Un mariage à Boston (The late George Apley, Joseph L.Mankiewicz, 1947)

En 1913, dans une famille de la haute-société bostonienne, le père rigide voit ses deux enfants vouloir convoler hors de leur petit milieu.

« Brillant », c’est évidemment le premier mot qui vient à l’esprit; comme souvent devant les réussites de Mankiewicz. Rarement satire (du conservatisme) fut orchestrée avec autant d’acuité (toutes ces connotations qu’on croirait tirées d’un roman d’Edith Wharton) mais aussi de subtilité et d’empathie pour le personnage brocardé. Interprété avec beaucoup d’humanité par un Ronald Colman grisonnant, George Apley n’est jamais caricaturé et son étroitesse d’esprit ne va pas sans bonne volonté ni secrète mélancolie, de la même façon que Nellie dans le film d’Henry King. Contrairement à ce qu’écrit Lourcelles dans son dictionnaire, il évolue même, un peu, au cours du film. La fin en demi-teinte, ni unhappy ni happy, est d’ailleurs révélatrice de l’étonnante complexité du film. Magistral au niveau de l’écriture, The late George Apley ne l’est pas moins au niveau de la réalisation. En effet, Mankiewicz fait oublier les origines théâtrales de son script en dramatisant l’espace de la maison avec une caméra dynamique et des champs à différents niveaux de profondeur.

Le train va vers l’Est/Le train d’Extrême-Orient (Youli Raizman, 1947)

Au lendemain de la victoire de 1945, une jeune agronome et un soldat qui ont raté leur train font le voyage ensemble vers Vladivostok.

Lourdement présente dans les premières séquences où la victoire est célébrée, la propagande s’estompe vite pour laisser place à un charmant road-movie à travers la Russie joliment mise en valeur par le découpage, simple mais maîtrisé, en Sovietcolor. Les rencontres des personnages sont variées, le ton est léger* et l’interprétation de Lidia Dranovskaia apporte une belle fraîcheur; quand elle marche sur des rails tandis qu’elle cause par exemple.

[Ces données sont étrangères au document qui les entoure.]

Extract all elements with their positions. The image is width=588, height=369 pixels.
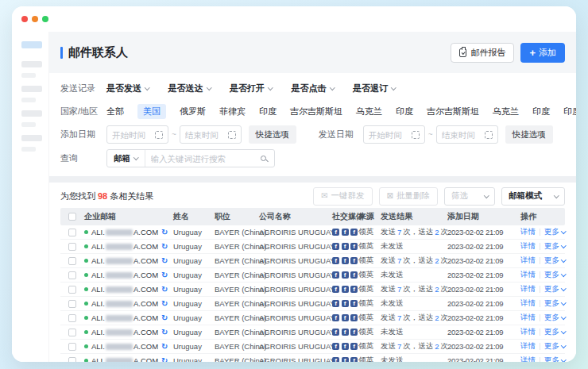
more-link[interactable]: 更多 bbox=[544, 313, 566, 323]
add-date-start-input[interactable] bbox=[106, 125, 168, 144]
verify-icon[interactable]: ↻ bbox=[161, 314, 168, 322]
facebook-icon[interactable]: f bbox=[332, 229, 339, 236]
filter-select[interactable]: 筛选 bbox=[444, 187, 495, 206]
facebook-icon[interactable]: f bbox=[342, 343, 349, 350]
details-link[interactable]: 详情 bbox=[520, 270, 536, 280]
facebook-icon[interactable]: f bbox=[342, 229, 349, 236]
facebook-icon[interactable]: f bbox=[332, 243, 339, 250]
send-filter-dropdown[interactable]: 是否打开 bbox=[230, 83, 273, 94]
facebook-icon[interactable]: f bbox=[350, 229, 358, 236]
facebook-icon[interactable]: f bbox=[342, 314, 349, 321]
facebook-icon[interactable]: f bbox=[342, 286, 349, 293]
verify-icon[interactable]: ↻ bbox=[161, 300, 168, 308]
facebook-icon[interactable]: f bbox=[350, 329, 358, 336]
send-filter-dropdown[interactable]: 是否退订 bbox=[353, 83, 396, 94]
window-zoom-button[interactable] bbox=[42, 16, 48, 22]
country-option[interactable]: 印度 bbox=[532, 106, 550, 117]
send-date-start-input[interactable] bbox=[363, 125, 425, 144]
send-filter-dropdown[interactable]: 是否点击 bbox=[292, 83, 335, 94]
bulk-send-button[interactable]: ✉ 一键群发 bbox=[313, 187, 372, 206]
facebook-icon[interactable]: f bbox=[332, 314, 339, 321]
more-link[interactable]: 更多 bbox=[544, 327, 566, 337]
details-link[interactable]: 详情 bbox=[520, 327, 536, 337]
row-checkbox[interactable] bbox=[68, 271, 76, 279]
details-link[interactable]: 详情 bbox=[520, 356, 536, 362]
facebook-icon[interactable]: f bbox=[350, 314, 358, 321]
facebook-icon[interactable]: f bbox=[342, 243, 349, 250]
more-link[interactable]: 更多 bbox=[544, 256, 566, 266]
window-minimize-button[interactable] bbox=[32, 16, 38, 22]
details-link[interactable]: 详情 bbox=[520, 256, 536, 266]
facebook-icon[interactable]: f bbox=[332, 343, 339, 350]
more-link[interactable]: 更多 bbox=[544, 241, 566, 252]
row-checkbox[interactable] bbox=[68, 357, 76, 363]
facebook-icon[interactable]: f bbox=[332, 271, 339, 279]
email-report-button[interactable]: 邮件报告 bbox=[451, 43, 514, 63]
search-input[interactable] bbox=[145, 154, 261, 163]
row-checkbox[interactable] bbox=[68, 300, 76, 308]
facebook-icon[interactable]: f bbox=[350, 271, 358, 279]
facebook-icon[interactable]: f bbox=[332, 286, 339, 293]
row-checkbox[interactable] bbox=[68, 229, 76, 236]
end-time-field[interactable] bbox=[442, 130, 482, 140]
country-option[interactable]: 印度 bbox=[396, 106, 413, 117]
country-option[interactable]: 印度 bbox=[259, 106, 277, 117]
verify-icon[interactable]: ↻ bbox=[161, 257, 168, 265]
facebook-icon[interactable]: f bbox=[342, 357, 349, 362]
window-close-button[interactable] bbox=[21, 16, 28, 22]
start-time-field[interactable] bbox=[112, 130, 152, 140]
facebook-icon[interactable]: f bbox=[350, 286, 358, 293]
send-date-end-input[interactable] bbox=[436, 125, 498, 144]
more-link[interactable]: 更多 bbox=[544, 356, 566, 362]
verify-icon[interactable]: ↻ bbox=[161, 271, 168, 279]
details-link[interactable]: 详情 bbox=[520, 227, 536, 237]
country-option[interactable]: 吉尔吉斯斯坦 bbox=[427, 106, 479, 117]
send-filter-dropdown[interactable]: 是否送达 bbox=[168, 83, 211, 94]
verify-icon[interactable]: ↻ bbox=[161, 343, 168, 351]
more-link[interactable]: 更多 bbox=[544, 284, 566, 294]
details-link[interactable]: 详情 bbox=[520, 284, 536, 294]
facebook-icon[interactable]: f bbox=[342, 329, 349, 336]
more-link[interactable]: 更多 bbox=[544, 227, 566, 237]
details-link[interactable]: 详情 bbox=[520, 341, 536, 352]
facebook-icon[interactable]: f bbox=[350, 243, 358, 250]
more-link[interactable]: 更多 bbox=[544, 341, 566, 352]
verify-icon[interactable]: ↻ bbox=[161, 229, 168, 236]
facebook-icon[interactable]: f bbox=[342, 257, 349, 264]
facebook-icon[interactable]: f bbox=[350, 300, 358, 307]
row-checkbox[interactable] bbox=[68, 243, 76, 251]
country-option[interactable]: 美国 bbox=[137, 104, 166, 119]
facebook-icon[interactable]: f bbox=[350, 257, 358, 264]
send-date-quick-options-button[interactable]: 快捷选项 bbox=[505, 125, 553, 144]
country-option[interactable]: 全部 bbox=[106, 106, 124, 117]
details-link[interactable]: 详情 bbox=[520, 298, 536, 309]
bulk-delete-button[interactable]: ⊠ 批量删除 bbox=[379, 187, 438, 206]
facebook-icon[interactable]: f bbox=[342, 271, 349, 279]
row-checkbox[interactable] bbox=[68, 286, 76, 294]
details-link[interactable]: 详情 bbox=[520, 241, 536, 252]
mode-select[interactable]: 邮箱模式 bbox=[501, 187, 565, 206]
facebook-icon[interactable]: f bbox=[350, 343, 358, 350]
row-checkbox[interactable] bbox=[68, 314, 76, 322]
select-all-checkbox[interactable] bbox=[68, 213, 76, 221]
query-field-select[interactable]: 邮箱 bbox=[107, 153, 145, 164]
country-option[interactable]: 吉尔吉斯斯坦 bbox=[290, 106, 342, 117]
details-link[interactable]: 详情 bbox=[520, 313, 536, 323]
more-link[interactable]: 更多 bbox=[544, 298, 566, 309]
row-checkbox[interactable] bbox=[68, 343, 76, 351]
end-time-field[interactable] bbox=[185, 130, 225, 140]
send-filter-dropdown[interactable]: 是否发送 bbox=[106, 83, 149, 94]
country-option[interactable]: 菲律宾 bbox=[219, 106, 246, 117]
verify-icon[interactable]: ↻ bbox=[161, 243, 168, 251]
verify-icon[interactable]: ↻ bbox=[161, 357, 168, 363]
add-date-end-input[interactable] bbox=[180, 125, 242, 144]
country-option[interactable]: 乌克兰 bbox=[493, 106, 519, 117]
row-checkbox[interactable] bbox=[68, 329, 76, 336]
start-time-field[interactable] bbox=[369, 130, 408, 140]
row-checkbox[interactable] bbox=[68, 257, 76, 265]
facebook-icon[interactable]: f bbox=[332, 329, 339, 336]
add-button[interactable]: + 添加 bbox=[520, 43, 565, 63]
verify-icon[interactable]: ↻ bbox=[161, 286, 168, 294]
verify-icon[interactable]: ↻ bbox=[161, 329, 168, 336]
facebook-icon[interactable]: f bbox=[332, 357, 339, 362]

Le fait que les deux protagonistes soient souvent en mouvement et réunis malgré eux par les circonstances de l’action insuffle une épaisseur concrète à la romance. Bref, belle découverte.

*ce qui déplut à Staline donc altéra la carrière de Youli Raizman malgré l’immense succès du film

Marchands d’illusions (The Hucksters, Jack Conway, 1947)

De retour de la guerre, un publicitaire retrouve son agence et propose, pour vendre du savon, d’employer les services de la veuve d’un général.

La satire, plus mélancolique que sardonique, du monde de la publicité sonne juste, les seconds rôles sont excellents et, surtout, le couple formé par Clark Gable et Deborah Kerr est magnifique mais il manque quelque chose pour faire de The Hucksters une grande comédie américaine. Difficile de déterminer ce qui manque à la mise en scène de Jack Conway et pourtant, c’est une évidence: son film est un cran en-dessous des chefs d’oeuvre de Howard Hawks ou Leo McCarey. C’est peut-être dû à une tiédeur générale. La satire n’est pas appuyée, c’est sa force et sa limite. Il y a une relative justesse de ton, voire une profondeur inattendue dans les échanges avec l’agent joué par Edward Arnold, mais, comme constamment bridé, jamais le film n’atteint de sommet comique. On sourit, tout au plus. Ce succédané des classiques de Capra mâtiné de comédie romantique demeure un film attachant, de par la dignité de son écriture et la classe de ses comédiens.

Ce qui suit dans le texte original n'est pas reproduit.